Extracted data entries
════

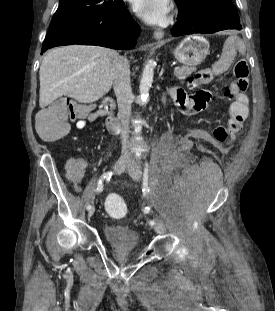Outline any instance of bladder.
<instances>
[{
	"mask_svg": "<svg viewBox=\"0 0 275 311\" xmlns=\"http://www.w3.org/2000/svg\"><path fill=\"white\" fill-rule=\"evenodd\" d=\"M103 233L109 244L116 248L131 249L139 241L137 230L126 224H104Z\"/></svg>",
	"mask_w": 275,
	"mask_h": 311,
	"instance_id": "1",
	"label": "bladder"
}]
</instances>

════

§ PROBLEM TO SOLVE: All the lines above need to be repeated exactly, with no pictures carried over.

§ RESULT BELOW:
Outline any instance of bladder.
<instances>
[{
	"mask_svg": "<svg viewBox=\"0 0 275 311\" xmlns=\"http://www.w3.org/2000/svg\"><path fill=\"white\" fill-rule=\"evenodd\" d=\"M103 233L109 244L116 248L131 249L139 241L137 230L126 224H104Z\"/></svg>",
	"mask_w": 275,
	"mask_h": 311,
	"instance_id": "1",
	"label": "bladder"
}]
</instances>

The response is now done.